= Stan Keyes (baseball) =

American baseball player

Stanley Charles Keyes (September 9, 1898 – April 1976) was an American professional baseball outfielder who spent 17 seasons in the minor leagues, from 1924 to 1940. He won five home run crowns. He was described as having been a good judge of fly balls, having a good arm, and being a faster runner than his gait would indicate.

He was born in Peru, Illinois.

==1920s==
He began his career with the Rock Island Islanders, hitting .358 with a .624 slugging percentage, 20 home runs, 39 doubles and 10 triples to lead the Mississippi Valley League in home runs, slugging percentage and total bases (279). He also went 4-3 in 12 games as a pitcher that year. With the Terrell Terrors in 1925, Keyes hit .325 with 28 home runs, 15 triples and 30 doubles, while slugging .634. He also went hitless in a game with the Waco Cubs, bringing his season batting average to .322 and his slugging mark to .629. He led the Texas Association in home runs. In 1926, he played for Waco Cubs and Temple Surgeons and in 1927, he played for the Asheville Tourists. His statistical details are unknown for those years. In 1928, back with the Tourists, he hit .330 with a .535 slugging percentage, 15 home runs, 19 triples and 30 doubles in 147 games and was named to the South Atlantic League All-Star team. Keyes split 1929 between Asheville (110 games) and the Minneapolis Millers (59 games) and hit a combined .352 with 25 home runs, 229 hits, 42 doubles, 18 triples, a .587 slugging percentage and 382 total bases in 169 games. Despite spending more than a third of his season elsewhere, he still led the South Atlantic League in batting average and slugging percentage.

==1930s==
He dominated minor league baseball during the early part of the 1930s.

Joining the Des Moines Demons in 1930, he hit .340 with 190 hits, 35 home runs, 140 RBI, 18 triples, a .640 slugging percentage and 358 total bases. He led the Western League in home runs, RBI, slugging percentage and total bases and broke the league home run of 32, held by both Ping Bodie and Dutch Wetzel. He also played in the first night game in professional history that year, which was played against the Wichita Aviators in Des Moines on May 2. He made the All-Star team that year. And 1931 was even better. In 132 games with Des Moines, he hit .369 with 38 home runs, 160 RBI, 36 doubles, 24 triples, 203 hits, a .729 slugging percentage and 401 total bases. He won the Western League Triple Crown—leading the league in home runs, RBI and batting average—and also paced the loop in hits, slugging and total bases. He was again an All-Star and broke his own league record for home runs. His 160 RBI set an unbroken league record. He hit another home run in nine games with the Millers that year to bring his season total to 39. He moved to the Nashville Volunteers in 1932 and hit .341 with a .604 slugging mark, 210 hits, 35 home runs, 35 doubles, 11 triples and 372 total bases in 155 games. He tied Elliot Bigelow for the Southern Association league lead in games played and was the sole leader in home runs and total bases.

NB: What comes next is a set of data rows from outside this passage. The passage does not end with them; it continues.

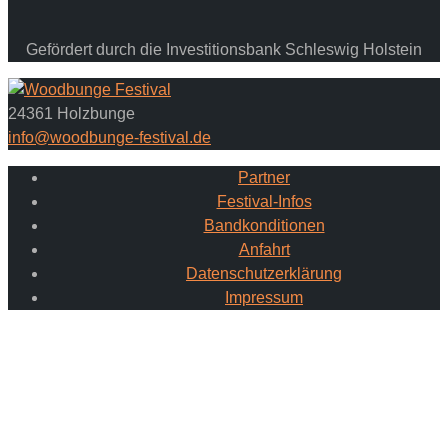
Gefördert durch die Investitionsbank Schleswig Holstein
24361 Holzbunge
info@woodbunge-festival.de
Partner
Festival-Infos
Bandkonditionen
Anfahrt
Datenschutzerklärung
Impressum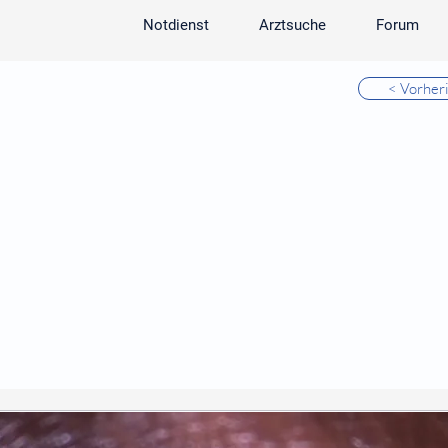
Notdienst
Arztsuche
Forum
< Vorher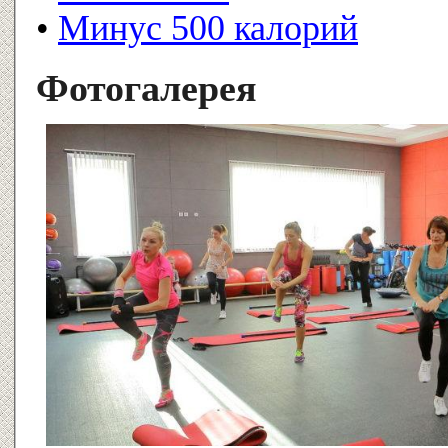
•
Минус 500 калорий
Фотогалерея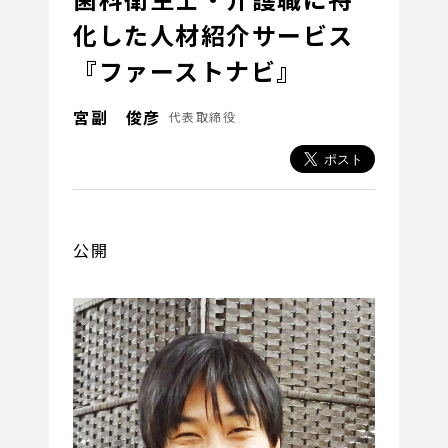
化した人材紹介サービス
『ファーストナビ』
宮副 俊彦
代表取締役
公開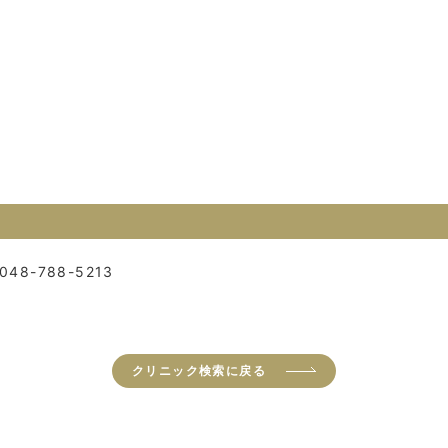
048-788-5213
クリニック検索に戻る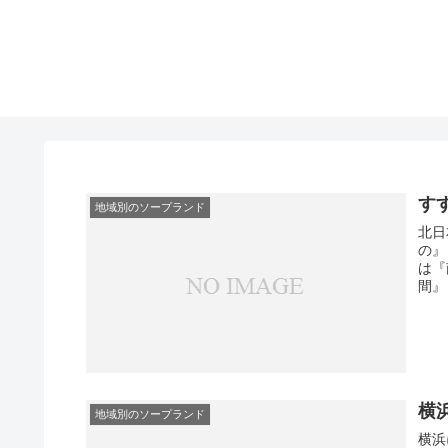
す
地域別のソープランド
北日
の』
は『
間』
横
地域別のソープランド
横浜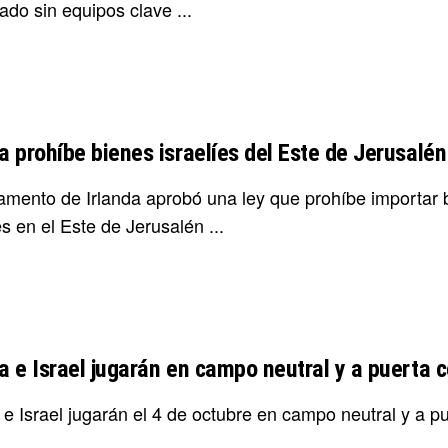
do sin equipos clave ...
da prohíbe bienes israelíes del Este de Jerusalé
lamento de Irlanda aprobó una ley que prohíbe importa
es en el Este de Jerusalén ...
da e Israel jugarán en campo neutral y a puerta 
 e Israel jugarán el 4 de octubre en campo neutral y a pu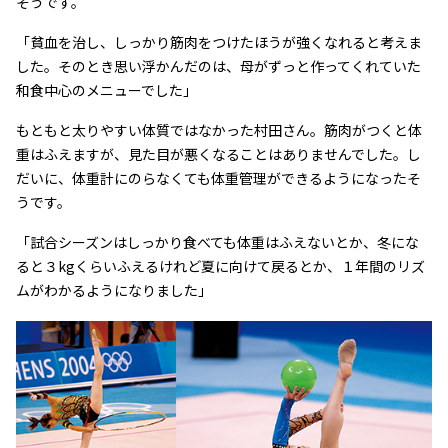
そうです。
「貧血を治し、しっかり筋肉をつけたほうが強くなれると考えま
した。そのとき思い浮かんだのは、母がずっと作ってくれていた
和食中心のメニューでした」
もともと太りやすい体質ではなかった村田さん。筋肉がつくと体
重はふえますが、見た目が悪くなることはありませんでした。し
だいに、体重計にのらなくても体重管理ができるようになったそ
うです。
「試合シーズンはしっかり食べても体重はふえないとか、冬にな
ると３kgくらいふえるけれど夏に向けて戻るとか、１年間のリズ
ムがわかるようになりました」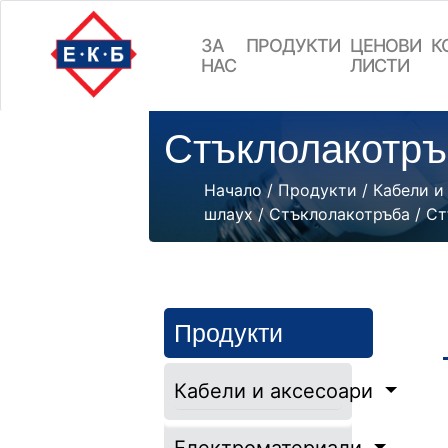
ЗА
ПРОДУКТИ
ЦEНОВИ
К
НАС
ЛИСТИ
Стъклолакотръ
Начало
/
Продукти
/
Кабели и
шлаух
/
Стъклолакотръба
/ Ст
Продукти
Кабели и аксесоари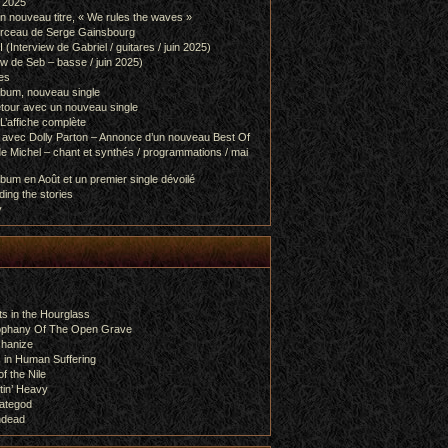
l 2025
 nouveau titre, « We rules the waves »
orceau de Serge Gainsbourg
nterview de Gabriel / guitares / juin 2025)
 de Seb – basse / juin 2025)
es
lbum, nouveau single
etour avec un nouveau single
L’affiche complète
 avec Dolly Parton – Annonce d’un nouveau Best Of
e Michel – chant et synthés / programmations / mai
bum en Août et un premier single dévoilé
ing the stories
y
s in the Hourglass
rophany Of The Open Grave
chanize
 in Human Suffering
f the Nile
tin’ Heavy
ategod
ndead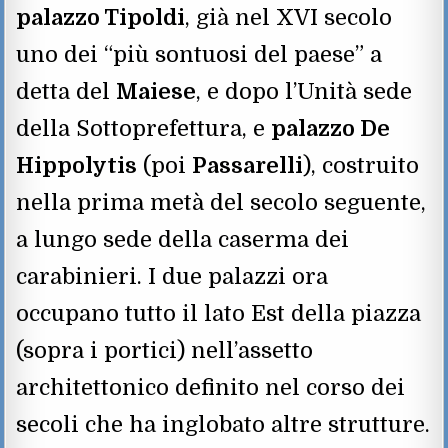
palazzo Tipoldi
, già nel XVI secolo
uno dei “più sontuosi del paese” a
detta del
Maiese
, e dopo l’Unità sede
della Sottoprefettura, e
palazzo De
Hippolytis
(poi
Passarelli
), costruito
nella prima metà del secolo seguente,
a lungo sede della caserma dei
carabinieri. I due palazzi ora
occupano tutto il lato Est della piazza
(sopra i portici) nell’assetto
architettonico definito nel corso dei
secoli che ha inglobato altre strutture.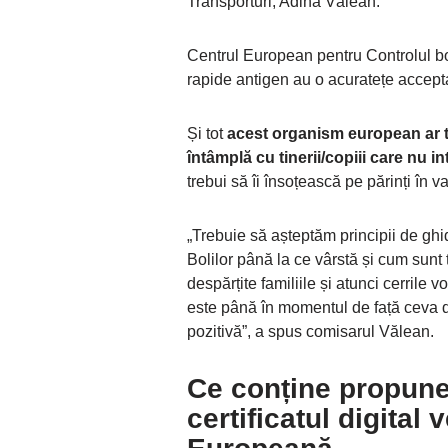
Transporturi, Adina Vălean.
Centrul European pentru Controlul bo
rapide antigen au o acuratețe acceptab
Și tot
acest organism european ar t
întâmplă cu tinerii/copiii care nu i
trebui să îi însoțească pe părinți în v
„Trebuie să așteptăm principii de gh
Bolilor până la ce vârstă și cum sunt t
despărțite familiile și atunci cerrile 
este până în momentul de față ceva dej
pozitivă”, a spus comisarul Vălean.
Ce conține propune
certificatul digital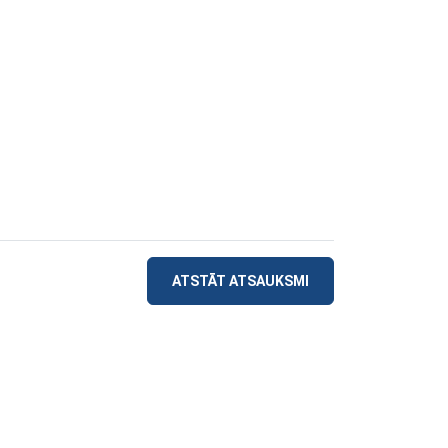
ATSTĀT ATSAUKSMI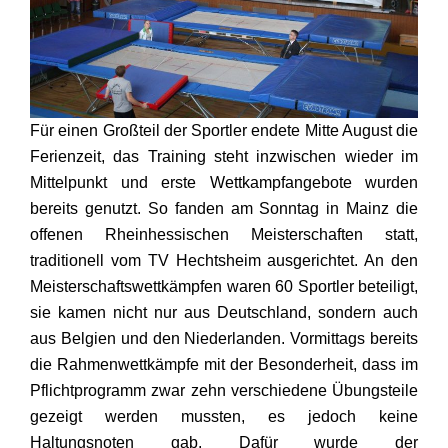
Für einen Großteil der Sportler endete Mitte August die
Ferienzeit, das Training steht inzwischen wieder im
Mittelpunkt und erste Wettkampfangebote wurden
bereits genutzt. So fanden am Sonntag in Mainz die
offenen Rheinhessischen Meisterschaften statt,
traditionell vom TV Hechtsheim ausgerichtet. An den
Meisterschaftswettkämpfen waren 60 Sportler beteiligt,
sie kamen nicht nur aus Deutschland, sondern auch
aus Belgien und den Niederlanden. Vormittags bereits
die Rahmenwettkämpfe mit der Besonderheit, dass im
Pflichtprogramm zwar zehn verschiedene Übungsteile
gezeigt werden mussten, es jedoch keine
Haltungsnoten gab. Dafür wurde der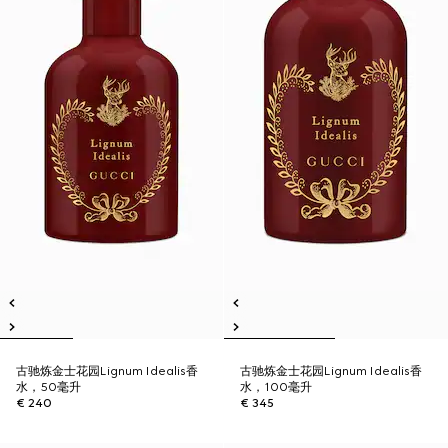
古驰炼金士花园Lignum Idealis香
古驰炼金士花园Lignum Idealis香
水，50毫升
水，100毫升
€ 240
€ 345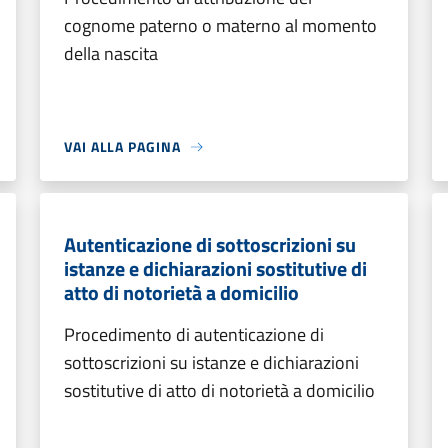
cognome paterno o materno al momento
della nascita
VAI ALLA PAGINA
Autenticazione di sottoscrizioni su
istanze e dichiarazioni sostitutive di
atto di notorietà a domicilio
Procedimento di autenticazione di
sottoscrizioni su istanze e dichiarazioni
sostitutive di atto di notorietà a domicilio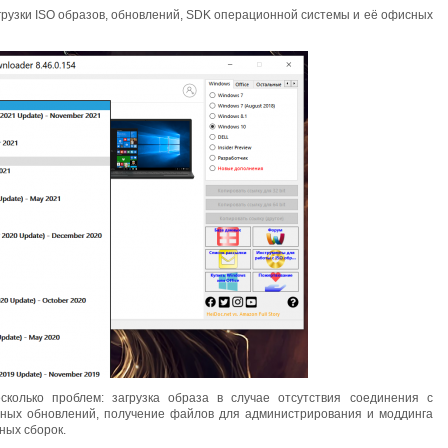
грузки ISO образов, обновлений, SDK операционной системы и её офисных
колько проблем: загрузка образа в случае отсутствия соединения с
ных обновлений, получение файлов для администрирования и моддинга
ных сборок.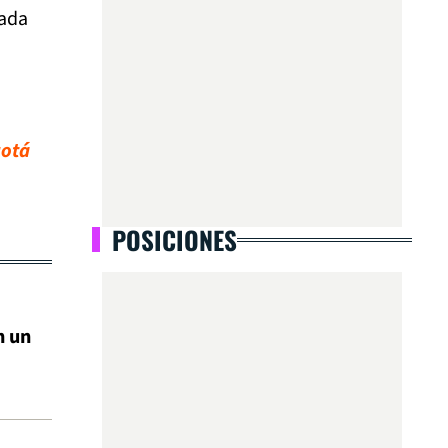
nada
gotá
POSICIONES
n un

His career decline began in 1933. He hit .321 with a .532 slugging percentage and 11 home runs in 87 games for Nashville, but batted only .191 with two home runs in 33 games for the Houston Buffaloes to bring his season totals to .288 with a .477 slugging percentage and 13 home runs in 120 games. In 1934, he joined the Oakland Oaks of the Pacific Coast League, who whom he hit .310 with 19 home runs, 48 doubles, 211 hits and 334 total bases in 182 games. The 36-year-old returned to Oakland for 1936 and hit .293 with 17 home runs and 38 doubles in 137 games. Returning to Des Moines for 1937, he hit .287 with 20 home runs in 124 games. He suited up for the San Antonio Missions in 1938 and batted .291 with 16 home runs and 12 triples in 132 games. With the Augusta Tigers in 1938, he hit .320 with seven home runs in 134 games; he followed that with a .333 batting average and .535 slugging mark in 82 matches split between the Macon Peaches and Portsmouth Cubs in 1939.

==1940s and career summary==
Keyes last played for the Spartanburg Spartans in 1940, batting .281 with no home runs in 18 games. He was released in May.

Though his statistical record is incomplete, it is known he hit at least 297 home runs, 448 doubles and 176 triples. Available records indicate he batted over .320 for his career, had 2,366 hits and 4,057 total bases. It is likely he had, in reality, close to 2,600 hits, over 300 home runs, around 500 doubles and 200 or more triples for his career.